Rien à voir avec les équipes mobiles d'appui en France, qui permettent aux acteurs du médico-social de mettre leurs compétences à disposition des établissements scolaires et des professionnels de l'éducation, qu'Alexandre Ployé compare à des pompiers qui viennent et qui repartent. Des "ponctuations", regrette le chercheur, alors qu' "il faut un personnel à demeure dans l'école", car "il n'y a pas de travail sérieux s'il n'y a pas de temps long."

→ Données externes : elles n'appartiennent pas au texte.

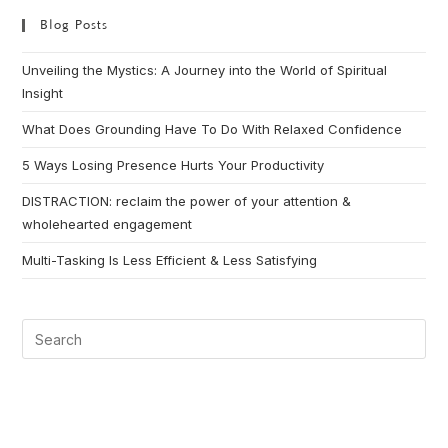
Blog Posts
Unveiling the Mystics: A Journey into the World of Spiritual
Insight
What Does Grounding Have To Do With Relaxed Confidence
5 Ways Losing Presence Hurts Your Productivity
DISTRACTION: reclaim the power of your attention &
wholehearted engagement
Multi-Tasking Is Less Efficient & Less Satisfying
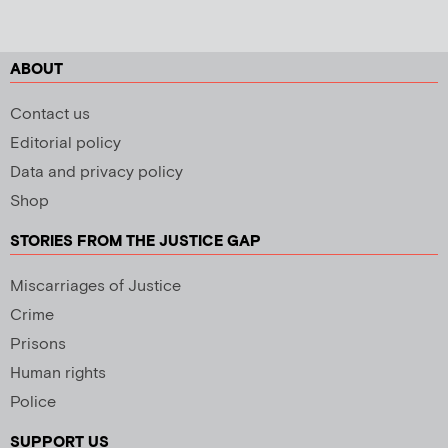
ABOUT
Contact us
Editorial policy
Data and privacy policy
Shop
STORIES FROM THE JUSTICE GAP
Miscarriages of Justice
Crime
Prisons
Human rights
Police
SUPPORT US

Un modèle de révolution inclusive en Amérique du Nord

Enfin, le chercheur met en avant le modèle de révolution pédagogique qui a été mis en place au Nouveau-Brunswick, au Canada, construite autour de 5 piliers. Les enseignants sont d'abord formés "à réellement changer le regard porté sur la différence, l'altérité, surtout sur le handicap": on ne travaille plus sur l'élève pensé comme inadapté, mais sur l'environnement, son adaptation, alors que "malheureusement, en France, les représentations des handicaps restent essentialisées, c'est à l'élève qu'il manque quelque chose", regrette Alexandre Ployé. "Si on pense l'environnement comme pouvant capaciter l'élève, l'école est inclusive", estime-t-il. Dans la même ligne, cette révolution passe par "le développement d'attitudes favorables à l'inclusion". L'enfant est "d'abord un élève" et doit être "perçu sous l'angle de son éducabilité", développe le chercheur.

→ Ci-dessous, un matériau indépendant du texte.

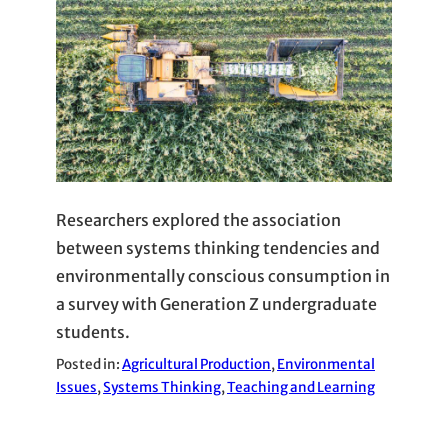
Researchers explored the association
between systems thinking tendencies and
environmentally conscious consumption in
a survey with Generation Z undergraduate
students.
Posted in:
Agricultural Production
, 
Environmental
Issues
, 
Systems Thinking
, 
Teaching and Learning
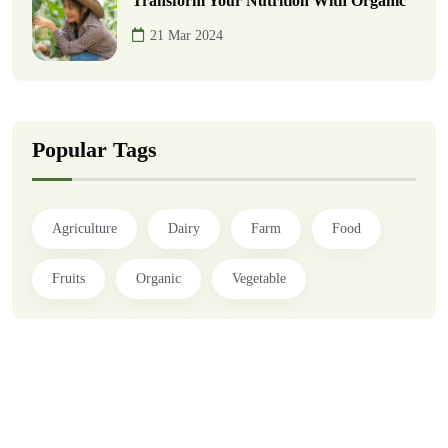
Transform Your Nutrition With Organic
21 Mar 2024
Popular Tags
Agriculture
Dairy
Farm
Food
Fruits
Organic
Vegetable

Le principe de non catégorisation et l'universalité du droit constitue un autre pilier. Ainsi, au Nouveau-Brunswick, la scolarisation avec les pairs ne peut être refusée pour toute catégorisation, les parents n'ont pas à prouver que l'enfant est incluable, et c'est à l'école de prouver en quoi il y aurait impossibilité de le placer en école ordinaire, "ce qui est très rare".

Répertoire didactique différent offert à tous les élèves et pas seulement à ceux qui ont des besoins éducatifs particuliers

Autre pilier, la création d'une culture partagée de l'inclusion : ce sont les équipes qui décident, prennent les micro-décisions quotidiennes, une déhiérarchisation des rapports sociaux bien loin de l'hyper hiérarchisation en France - le chercheur évoque à cet égard les relations entre enseignants et AESH - et du "principe de verticalité de l'Éducation nationale".

Enfin, et surtout, cela passe par la "transformation pédagogique". Nommée par le Nouveau-Brunswick "conception universelle de l'apprentissage", elle vise à "rentrer dans une logique d'accessibilité dans la classe". Cela consiste, par exemple, à la mise en place, pour une tâche ou une discipline, de plusieurs dispositifs didactiques simultanés, répertoire d'aide qui concerne la classe dans son intégralité, sans qu'un seul élève soit "pointé du doigt" : pour les maths, certains élèves en font par manipulation, pendant que d'autres travaillent sur des fiches en autonomie, d'autres au tableau, etc. Répertoire pertinent, selon Alexandre Ployé, "car tout élève peut avoir à moment donné un besoin éducatif particulier". Cette transformation doit s'accompagner d'autres changements, selon le chercheur, comme en finir avec les évaluations permanentes à des fins d'orientation et encourager le co-enseignement.